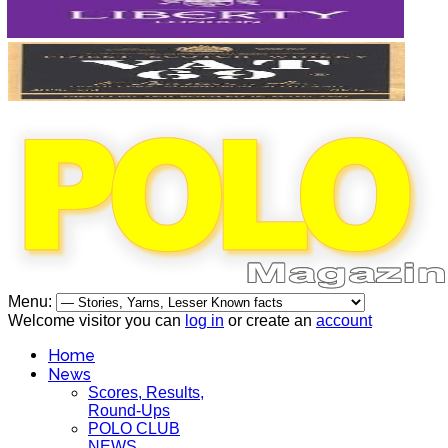
Menu:
Welcome visitor you can
log in
or create an
account
Home
News
Scores, Results,
Round-Ups
POLO CLUB
NEWS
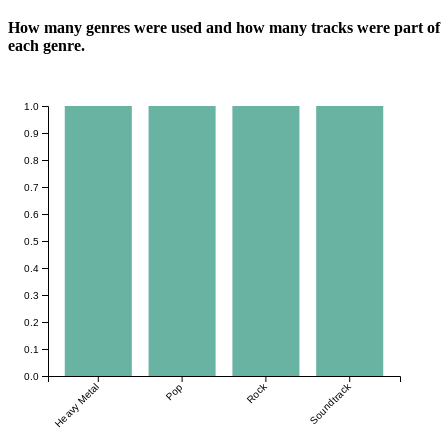
How many genres were used and how many tracks were part of
each genre.
1.0
0.9
0.8
0.7
0.6
0.5
0.4
0.3
0.2
0.1
0.0
Rock
Soundtrack
Heavy Metal
Pop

**Task to carry out:** Write the entries above out again exactly, omitting each image.

**Answer for the task:**
Menu:
Welcome visitor you can
log in
or create an
account
Home
News
Scores, Results,
Round-Ups
POLO CLUB
NEWS
How many genres were used and how many tracks were part of
each genre.
1.0
0.9
0.8
0.7
0.6
0.5
0.4
0.3
0.2
0.1
0.0
Rock
Soundtrack
Heavy Metal
Pop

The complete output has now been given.